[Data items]
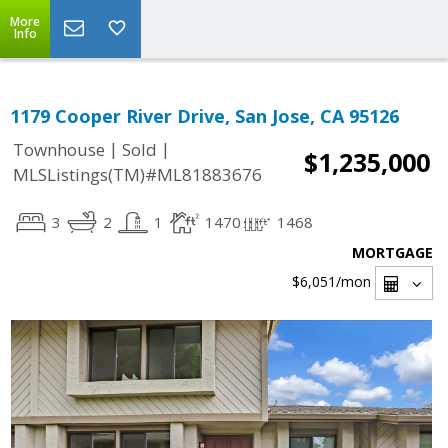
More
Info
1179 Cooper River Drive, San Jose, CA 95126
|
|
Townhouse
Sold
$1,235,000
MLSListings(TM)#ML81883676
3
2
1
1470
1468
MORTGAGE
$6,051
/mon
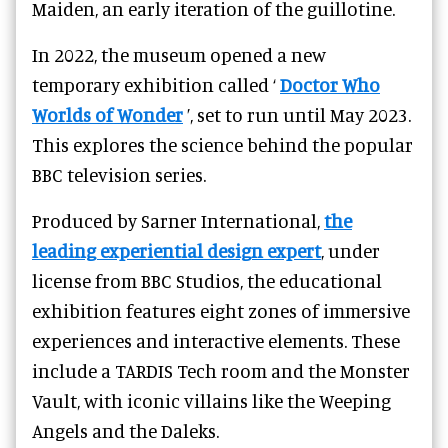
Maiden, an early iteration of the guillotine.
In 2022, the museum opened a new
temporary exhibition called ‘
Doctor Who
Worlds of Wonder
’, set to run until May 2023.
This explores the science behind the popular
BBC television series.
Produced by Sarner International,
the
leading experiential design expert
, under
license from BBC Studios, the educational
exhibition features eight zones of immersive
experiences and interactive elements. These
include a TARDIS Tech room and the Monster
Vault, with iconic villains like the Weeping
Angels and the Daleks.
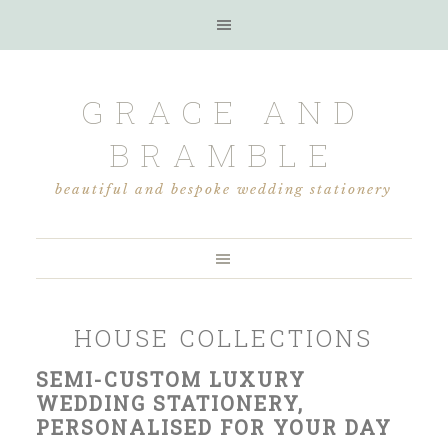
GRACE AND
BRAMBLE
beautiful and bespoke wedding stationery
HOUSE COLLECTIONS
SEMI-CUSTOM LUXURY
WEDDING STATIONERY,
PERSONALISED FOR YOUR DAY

* [YOUR ASSIGNMENT]
You are asked to count the lines of the records above in which the word "exhibition" occurs, and to give only that number.

* [ANSWER AREA]
2